On August 9, 2000, Mr. Shields robbed a Provident Bank in Montgomery County, Ohio. In the course of the robbery, Mr. Shields demanded money from two female bank tellers and received over eight thousand dollars. Although Mr. Shields did not display a weapon during the robbery, Mr. Shields kept one of his hands shoved into his pocket throughout the entire incident and the hood of his jacket over his head. During the robbery the bank tellers sounded an alarm and called 911, and as a result, Mr. Shields was apprehended in a vehicle shortly thereafter.

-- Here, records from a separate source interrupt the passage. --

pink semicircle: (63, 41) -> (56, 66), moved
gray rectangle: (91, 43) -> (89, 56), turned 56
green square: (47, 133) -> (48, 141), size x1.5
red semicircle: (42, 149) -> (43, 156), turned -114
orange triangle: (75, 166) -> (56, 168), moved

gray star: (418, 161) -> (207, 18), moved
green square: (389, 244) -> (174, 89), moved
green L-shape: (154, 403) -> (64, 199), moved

On September 13, 2001, Mr. Shields was indicted on one count of robbery, one count of failure to comply with the signal of a police officer while fleeing from the commission of a felony, and one count of theft by intimidation. The case was originally set before Judge Hall. While before Judge Hall at the final pre-trial conference, the State made a plea offer which Mr. Shields rejected. The case then proceeded to trial on February 21-23, 2001 before Judge Tucker. The jury found Mr. Shields guilty of robbery and theft but not failure to comply. On March 28, 2001, a sentencing hearing was held before Judge Tucker on Mr. Shields. At the sentencing hearing, Judge Tucker asked the attorneys about the prior plea offer. The attorneys could not recall the exact offer but believed the negotiations involved a plea arrangement in which Mr. Shields would only serve eighteen months. Judge Tucker sentenced Mr. Shields to concurrent sentences of two years for his robbery conviction and six months for his theft conviction. Mr. Shields has filed this appeal.

Mr. Shields raises the following assignments of error:

1. THE APPELLANT WAS PREJUDICED BY THE INEFFECTIVE ASSISTANCE OF HIS TRIAL COUNSEL PRIOR IN EVALUATING THE PRE-TRIAL PLEA BARGAIN OFFER MADE BY THE STATE.

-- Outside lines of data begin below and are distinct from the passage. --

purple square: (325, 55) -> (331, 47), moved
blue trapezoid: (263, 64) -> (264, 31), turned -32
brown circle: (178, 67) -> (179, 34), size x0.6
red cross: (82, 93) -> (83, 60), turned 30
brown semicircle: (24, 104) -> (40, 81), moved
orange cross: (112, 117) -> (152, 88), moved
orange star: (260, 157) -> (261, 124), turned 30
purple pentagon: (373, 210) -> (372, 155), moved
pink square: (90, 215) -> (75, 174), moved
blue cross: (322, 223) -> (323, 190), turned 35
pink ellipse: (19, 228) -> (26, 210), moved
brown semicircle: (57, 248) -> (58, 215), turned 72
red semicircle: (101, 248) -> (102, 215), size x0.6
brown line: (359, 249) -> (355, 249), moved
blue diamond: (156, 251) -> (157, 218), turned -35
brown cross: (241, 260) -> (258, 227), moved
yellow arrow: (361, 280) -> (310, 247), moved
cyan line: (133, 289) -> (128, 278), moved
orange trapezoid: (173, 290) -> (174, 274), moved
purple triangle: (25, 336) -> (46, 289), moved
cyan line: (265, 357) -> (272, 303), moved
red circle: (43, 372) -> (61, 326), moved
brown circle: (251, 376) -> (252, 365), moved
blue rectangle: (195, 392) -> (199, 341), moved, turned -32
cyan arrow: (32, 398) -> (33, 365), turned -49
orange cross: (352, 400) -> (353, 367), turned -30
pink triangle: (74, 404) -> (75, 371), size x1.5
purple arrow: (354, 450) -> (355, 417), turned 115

2. THE COURT ERRED TO THE PREJUDICE OF THE APPELLANT BY SENTENCING THE APPELLANT TO A TERM OF IMPRISONMENT GREATER THAN THE MINIMUM SENTENCE ABSENT SUFFICIENT CIRCUMSTANCES TO OVERCOME THE PRESUMPTION OF A MINIMUM SENTENCE AND IN RETALIATION FOR APPELLANT EXERCISING HIS CONSTITUTIONAL RIGHT TO A TRIAL BY JURY IN THE INSTANT CASE.

Appellant's first assignment of error:

Mr. Shields argues he received ineffective assistance of counsel because his counsel failed to inform him of a plea offer in which he would only have had to serve eighteen months. We disagree.

In order to obtain a reversal of a conviction based on ineffective assistance of counsel, a defendant must demonstrate that counsel's performance was deficient and that this deficient performance prejudiced the defendant to such a degree as to deny the defendant a fair trial.State v. Green (2000), 90 Ohio St.3d 352, 375 citing Strickland v.Washington (1984), 466 U.S. 668, 687. The defendant bears the burden of proof on both prongs because a properly licensed attorney is presumed competent in Ohio. State v. Jackson (1980), 64 Ohio St.2d 107, 18 O.O.3d 348.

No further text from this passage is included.